(Dataset entries)
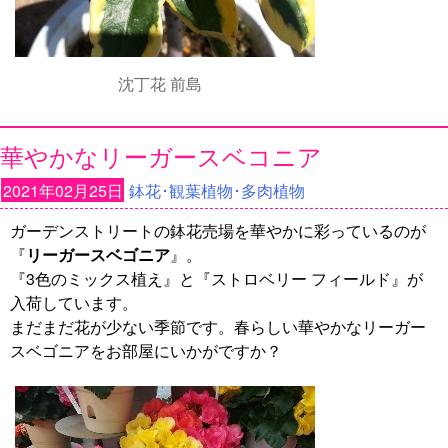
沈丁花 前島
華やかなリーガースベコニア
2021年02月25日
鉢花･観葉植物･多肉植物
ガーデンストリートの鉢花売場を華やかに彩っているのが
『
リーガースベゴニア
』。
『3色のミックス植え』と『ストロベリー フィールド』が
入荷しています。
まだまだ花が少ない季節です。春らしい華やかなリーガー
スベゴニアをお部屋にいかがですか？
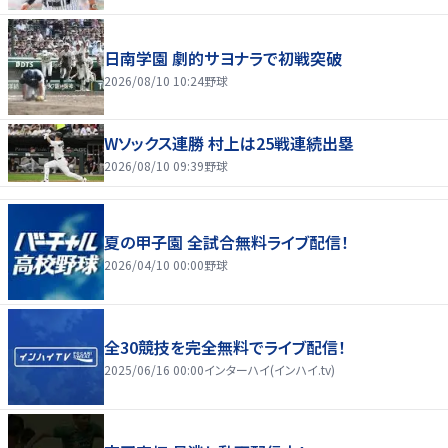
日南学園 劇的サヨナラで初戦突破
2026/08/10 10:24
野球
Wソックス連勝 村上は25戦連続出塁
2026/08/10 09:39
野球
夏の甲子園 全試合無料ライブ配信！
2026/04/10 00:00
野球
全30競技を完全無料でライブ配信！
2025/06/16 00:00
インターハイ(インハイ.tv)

--

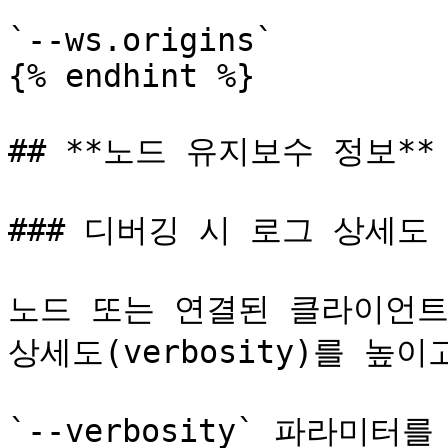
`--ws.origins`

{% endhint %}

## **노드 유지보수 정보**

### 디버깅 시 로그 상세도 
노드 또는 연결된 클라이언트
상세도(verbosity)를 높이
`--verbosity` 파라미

==

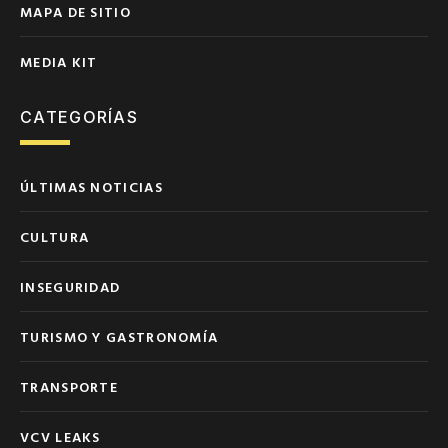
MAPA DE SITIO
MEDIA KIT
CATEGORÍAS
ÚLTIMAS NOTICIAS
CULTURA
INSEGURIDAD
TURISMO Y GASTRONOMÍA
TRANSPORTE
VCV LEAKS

◆ **TASK TO CARRY OUT**
Since the pictures are not part of the copy, please transcribe only the lines above from the one with "スベゴニアをお部屋にいかがですか？" through the one with "インターハイ(インハイ.tv)", exactly and with both ends.

◆ **WRITTEN SOLUTION**
スベゴニアをお部屋にいかがですか？
日南学園 劇的サヨナラで初戦突破
2026/08/10 10:24
野球
Wソックス連勝 村上は25戦連続出塁
2026/08/10 09:39
野球
夏の甲子園 全試合無料ライブ配信！
2026/04/10 00:00
野球
全30競技を完全無料でライブ配信！
2025/06/16 00:00
インターハイ(インハイ.tv)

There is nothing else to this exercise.